Propella and NCI to Evaluate Treatment for Metastatic Prostate Cancer
Pittsboro-based startup Propella Therapeutics is teaming up with the National Cancer Institute (NCI) to evaluate its new treatment for metastatic prostate cancer.
NCI and Propella have entered into a Cooperative Research and Development Agreement to run a multi-center clinical trial that will examine abiraterone decanoate. Propella holds a patent on this injectable prodrug of abiraterone. Prodrugs are inactive compounds that the body metabolizes into drugs.
Abiraterone is a powerful CYP 17 enzyme inhibitor that stops the production of testosterone and other male hormones – or androgens – that feed prostate cancer cells. Current treatments use abiraterone acetate, which if taken orally on a daily basis can make the body produce too much or too little abiraterone. And that can cause toxicity or be ineffective against cancer tumors.
Propella’s prodrug is different. The company said a single intramuscular injection of abiraterone decanoate can deliver more-precise drug levels. And that may significantly reduce testosterone levels in men for up to three months. The company presented select preclinical findings at the annual meeting of the American Society of Clinical Oncology, Genitourinary Division, earlier in February.

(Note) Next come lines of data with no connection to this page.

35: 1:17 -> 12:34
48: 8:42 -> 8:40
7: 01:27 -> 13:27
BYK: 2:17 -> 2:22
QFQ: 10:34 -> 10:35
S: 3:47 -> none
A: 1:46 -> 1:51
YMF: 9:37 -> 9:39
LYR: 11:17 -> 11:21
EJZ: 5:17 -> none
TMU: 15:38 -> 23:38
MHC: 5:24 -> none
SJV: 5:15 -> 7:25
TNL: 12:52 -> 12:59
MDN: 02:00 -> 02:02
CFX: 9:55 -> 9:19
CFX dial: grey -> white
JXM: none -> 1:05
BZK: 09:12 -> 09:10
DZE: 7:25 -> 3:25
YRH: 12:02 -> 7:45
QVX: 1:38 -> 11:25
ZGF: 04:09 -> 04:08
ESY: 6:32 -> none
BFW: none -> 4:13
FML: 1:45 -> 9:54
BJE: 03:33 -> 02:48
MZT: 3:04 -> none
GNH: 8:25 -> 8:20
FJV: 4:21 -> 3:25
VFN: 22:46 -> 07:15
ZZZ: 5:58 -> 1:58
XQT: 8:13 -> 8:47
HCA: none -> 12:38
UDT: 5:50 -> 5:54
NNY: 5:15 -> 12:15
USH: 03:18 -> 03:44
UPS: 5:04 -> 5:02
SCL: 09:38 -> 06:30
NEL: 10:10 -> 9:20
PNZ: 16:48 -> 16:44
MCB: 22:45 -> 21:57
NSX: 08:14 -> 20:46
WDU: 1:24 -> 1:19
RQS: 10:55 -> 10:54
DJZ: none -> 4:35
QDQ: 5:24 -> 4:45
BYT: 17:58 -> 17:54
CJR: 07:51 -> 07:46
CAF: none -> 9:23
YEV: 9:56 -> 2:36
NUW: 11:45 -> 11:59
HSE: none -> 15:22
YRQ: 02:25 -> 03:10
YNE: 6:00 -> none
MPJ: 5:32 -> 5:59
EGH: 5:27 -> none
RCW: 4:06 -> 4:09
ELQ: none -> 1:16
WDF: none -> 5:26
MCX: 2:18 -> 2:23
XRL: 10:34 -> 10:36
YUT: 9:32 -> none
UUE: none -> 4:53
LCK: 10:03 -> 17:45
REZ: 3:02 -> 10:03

“We’re grateful to have the opportunity to present compelling preclinical program results at the prestigious GU ASCO conference, and to work collaboratively with the scientists at the National Cancer Institute,” said Propella President and CEO William Moore, Ph.D. “The upcoming clinical trial has the potential for abiraterone decanoate to improve the standard of care for patients with advanced prostate cancer.”
Propella was created in 2020 as part of a strategic reorganization of Maryland-based Vizuri Health Sciences, LLC. The company focuses on finding off-patent medications that it can improve and rapidly develop into new, more-effective treatments. Its drug product candidates are eligible for the U.S. Food and Drug Administration’s 505 (b) (2) program. This pathway streamlines the development and authorization of new pharmaceutical products that use already approved active pharmaceutical ingredients, or APIs.
The program reduces the need for improved APIs to duplicate earlier studies performed with the originator drug, which saves both developmental time and money. Therapies approved under 505 (b) (2) may qualify for five or seven years of market exclusivity in the U.S.